Wild caught birds . I am able to catch birds from the wild up to one month prior to the breeding season, place them in aviaries, and have them reliably sing, compete, court, mate, and reproduce. One of the main problems with captive breeding programs in other species is that the animals do not have the natural stimuli available to elicit reproduction. The aviaries provide males and females with the stimuli needed to reproduce. Wild caught adult males come into aviaries exhibiting the same degree of variation in social behaviour as the males raised in different social conditions in my experiments. In addition, females caught up to two months prior to the breeding season will respond in playback experiments and their patterns of responding with copulation solicitation displays to male songs are similar to the responses of females who have been in aviaries for their lifetimes. Also, in playback studies, responses by females to songs of wild caught males do not differ significantly from responses to songs of aviary-raised males.

False nests and female laying behaviour. Another abnormal aspect of the aviaries is that there are no host species available. I do make sure the false nests are as realistic as possible, using mock eggs in the nests (one is placed into a nest each day and new nests are added and old ones removed throughout the breeding season). I have now run a series of tests evaluating whether females are sensitive to the characteristics of these nests and have found that females evaluate egg size, shape, color and number (White et al, in press). Furthermore, they attend to nests and lay in patterns similar to those reported in the field. In the past we have experimented with hosts (juncos) in aviaries in the past, we never found any differences between patterns of laying when hosts were present and when absent. Cowbirds and juncos rarely ever interacted in the aviaries.

Finally, I have as little contact with the birds as possible. Birds are handled only rarely, and they are given ad lib food so that they do not associate humans with feeding schedules. I do not conduct steroid manipulations on the birds.

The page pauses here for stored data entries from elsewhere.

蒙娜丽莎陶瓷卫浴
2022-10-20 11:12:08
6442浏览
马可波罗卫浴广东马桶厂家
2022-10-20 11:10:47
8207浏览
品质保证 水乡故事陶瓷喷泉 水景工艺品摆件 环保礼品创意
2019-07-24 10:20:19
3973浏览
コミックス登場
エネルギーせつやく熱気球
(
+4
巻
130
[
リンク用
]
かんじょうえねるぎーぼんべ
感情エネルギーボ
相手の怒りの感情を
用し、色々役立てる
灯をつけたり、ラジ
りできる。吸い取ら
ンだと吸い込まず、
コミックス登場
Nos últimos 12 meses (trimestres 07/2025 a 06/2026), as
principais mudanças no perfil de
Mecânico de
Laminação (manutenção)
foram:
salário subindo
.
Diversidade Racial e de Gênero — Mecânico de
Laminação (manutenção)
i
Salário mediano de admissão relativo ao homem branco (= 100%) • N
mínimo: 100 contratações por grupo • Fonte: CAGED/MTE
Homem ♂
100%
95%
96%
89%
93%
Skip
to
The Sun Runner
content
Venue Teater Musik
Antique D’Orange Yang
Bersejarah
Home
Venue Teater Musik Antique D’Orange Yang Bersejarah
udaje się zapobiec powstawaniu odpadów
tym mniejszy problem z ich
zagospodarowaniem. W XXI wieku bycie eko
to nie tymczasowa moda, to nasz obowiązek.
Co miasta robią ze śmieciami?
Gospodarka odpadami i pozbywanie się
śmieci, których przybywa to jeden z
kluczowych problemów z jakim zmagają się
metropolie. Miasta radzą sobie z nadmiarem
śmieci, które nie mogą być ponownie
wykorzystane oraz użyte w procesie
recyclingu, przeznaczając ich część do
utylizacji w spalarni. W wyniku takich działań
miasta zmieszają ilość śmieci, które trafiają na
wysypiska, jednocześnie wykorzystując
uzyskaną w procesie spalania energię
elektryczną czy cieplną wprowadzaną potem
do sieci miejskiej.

In sum, I strive to study variables that have been shown in the wild to be important to cowbird behaviour across their range. Cowbirds are an excellent species for studying social behaviour because there is such dramatic variability in social behaviour and social structure in the wild. While the data from the field certainly are indicative that social ecology affects learning, development and reproductive success, it is difficult to make such a causal statement without the experimental control provided by the lab environment.